Мэйхак вставил мундштук в рот и раздвоенную трубку в нос, подтянул ремешки, скреплявшие различные части инструмента, набрал в грудь воздух и извлек из квакгорна несколько пробных глиссандо. Носовая флейта разразилась режущей уши трелью. Звуки, доносившиеся из пузатого горна, можно было бы назвать клокотанием пузырей в сиропе – хотя они вызывали настолько неприличные ассоциации, что супруги Фаты поморщились. Воздушный пузырь сопровождал эту какофонию протяжными мучительными стонами, вибрировавшими в ограниченном, но исключительно неприятном диапазоне.

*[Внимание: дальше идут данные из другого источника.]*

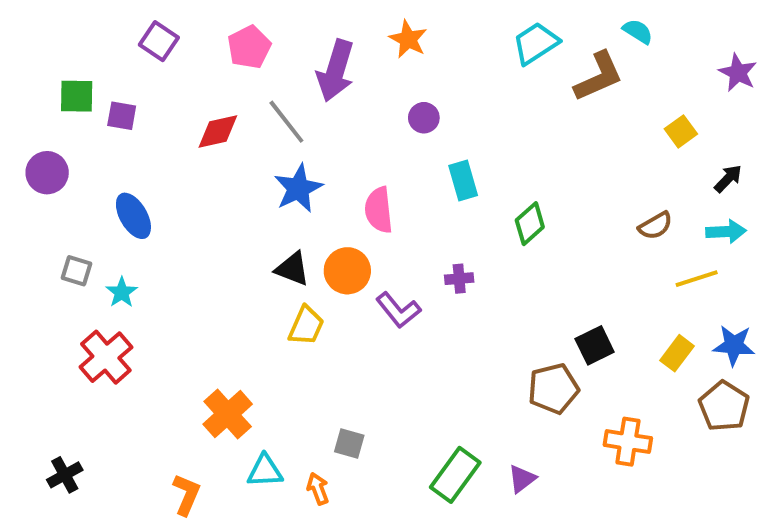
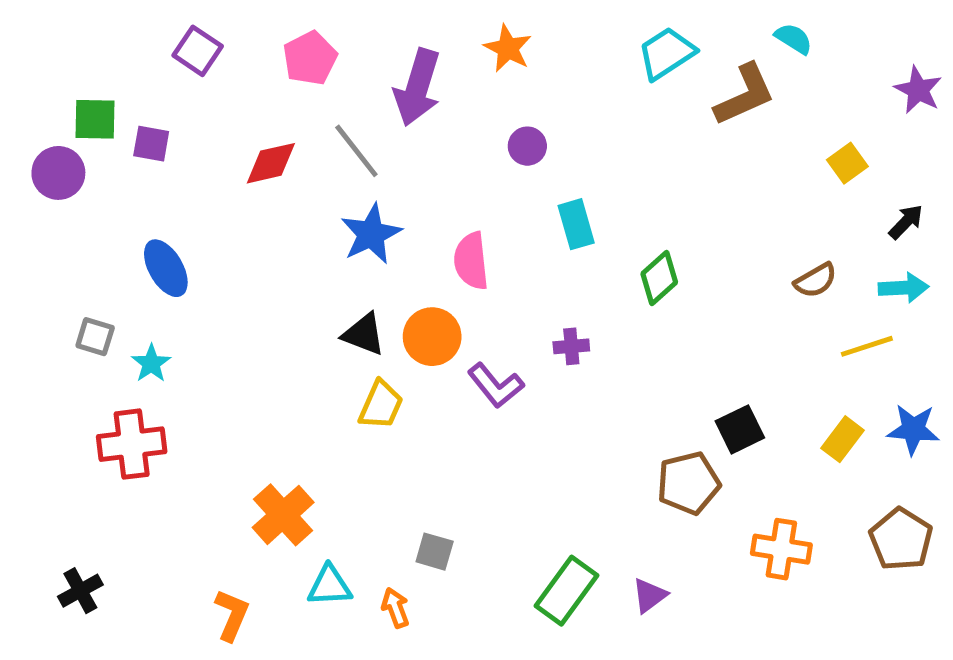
purple circle: (47, 173) -> (58, 173), moved
red cross: (106, 357) -> (132, 444), turned 34
brown pentagon: (724, 406) -> (901, 539), moved

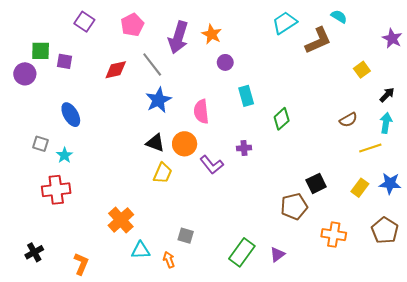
orange star: (508, 48) -> (212, 34), moved
cyan arrow: (903, 288) -> (386, 123), turned -78
orange L-shape: (232, 615) -> (81, 264), moved

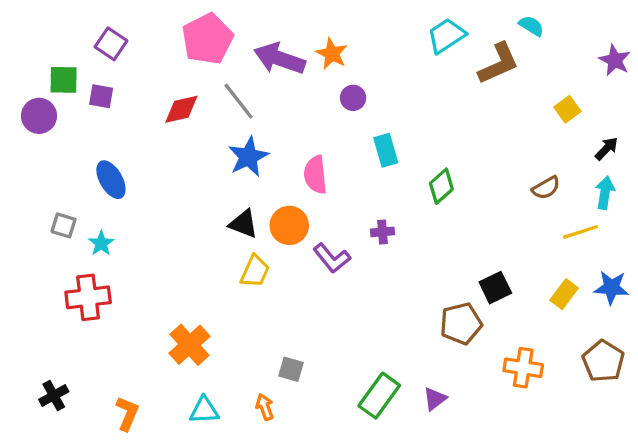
purple square: (84, 22) -> (111, 44), moved
pink pentagon: (132, 25) -> (207, 39), size x1.4
purple arrow: (178, 37) -> (279, 59), turned 92
cyan triangle: (141, 250) -> (204, 410), moved

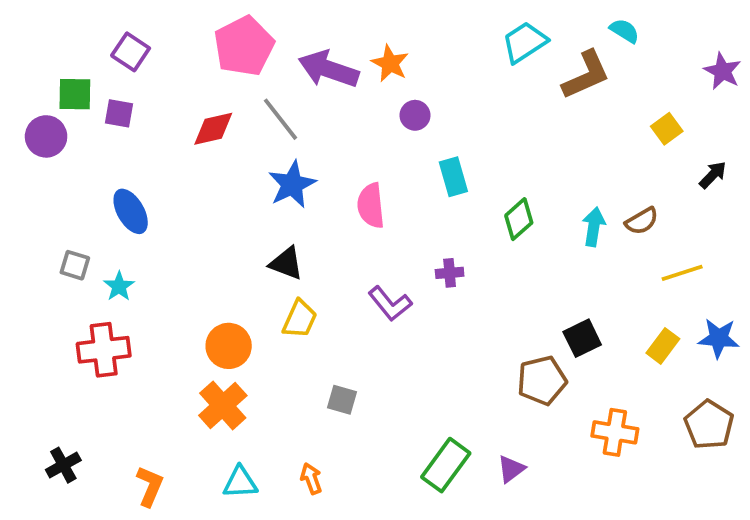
cyan arrow: (605, 193) -> (594, 227), moved
orange circle: (289, 225) -> (229, 346), moved
gray square: (291, 369) -> (342, 400), moved

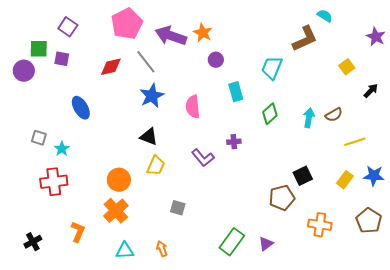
cyan trapezoid: (525, 42) -> (272, 68), moved, turned -35
blue ellipse: (131, 211) -> (81, 108), moved
orange L-shape: (150, 486) -> (78, 232), moved

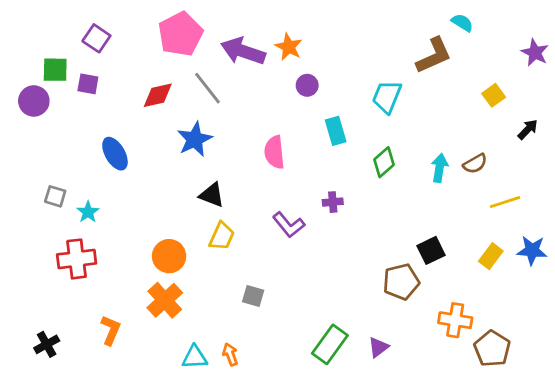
blue star: (152, 96) -> (195, 139), moved
brown pentagon: (369, 221) -> (492, 349), moved
cyan triangle: (125, 251) -> (195, 357), moved

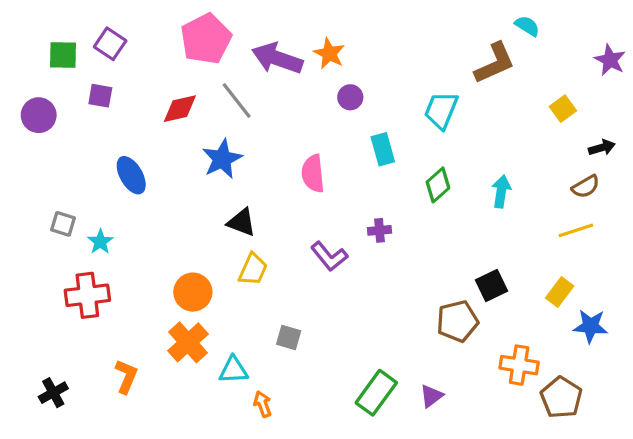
green square: (55, 70) -> (63, 55), moved
black arrow: (528, 129) -> (602, 148), turned 30
brown semicircle: (475, 164) -> (586, 187), moved
blue star: (532, 250) -> (590, 326), moved
cyan triangle: (195, 357) -> (233, 370), moved

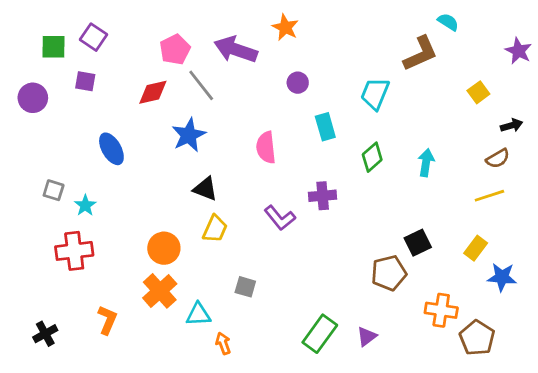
pink pentagon: (206, 39) -> (175, 50), moved, size x0.7
orange star: (329, 53) -> (285, 27), moved
purple cross: (380, 230) -> (323, 196), size x1.4

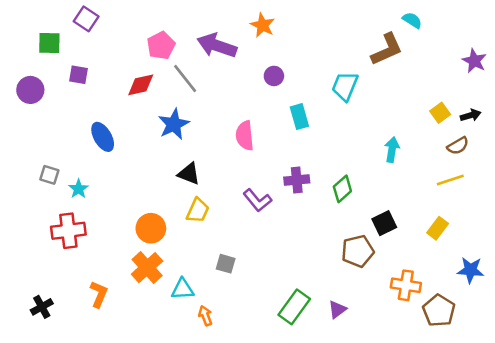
purple square: (94, 37) -> (86, 19), moved
purple star: (518, 51) -> (474, 61), moved
yellow square: (478, 92) -> (440, 113), moved
green diamond: (372, 157) -> (342, 189), moved
blue star: (502, 277) -> (471, 270), moved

Мэйхак пояснил выдающиеся возможности инструмента: «Судя по сохранившимся отзывам, знаменитые виртуозы-квакгорнисты умели извлекать любые полутона, сочетая их с гудением, уханьем, бульканьем, визгами и глухими ударами локтей по резонатору. Итак, „Разгулялись девки на Антарбусе“!»

Джаро внимательно прослушал примерно следующее: «Тзызы-бзызы-ийих! тзызы апх-фррр! дзяоу апх-фррр! уауаох уауаох дзанг-фррр! -бррр уауаох тзызы-бзызы уауаох тзызы-бзызы-ийих! апх-фррр! апх-фррр! дзяоу уауаох уауаох тзызы-бзызы-ийих! апх-фррр».

«Лучше не могу, – закончил Мэйхак. – Как вы думаете, что-нибудь получилось?»

«Очень любопытно! – похвалил Хильер. – Когда вы еще попрактикуетесь, у нас ноги пустятся в пляс».

«С квакгорнами надо обращаться осторожно, – заметил Мэйхак. – Их делают дьяволы». Мэйхак указал на символы, рельефно выделявшиеся на поверхности бронзового раструба: «Видите эти знаки? Здесь написано: „Сделано Суанесом“. А Суанес – не кто иной, как дьявол! По словам торговца редкостями, в каждый квакгорн мастером-дьяволом заложена тайная последовательность звуков. Если человек случайно сыграет эту последовательность, его заколдуют дьявольские чары – и он не сможет остановиться, ему придется играть одно и то же, пока он не умрет».

«Одно и то же?» – спросил Джаро.

«В точности – вариации не допускаются».

«Факт изготовления горна дьяволом был, разумеется, подтвержден торговцем?» – язвительно спросил Хильер.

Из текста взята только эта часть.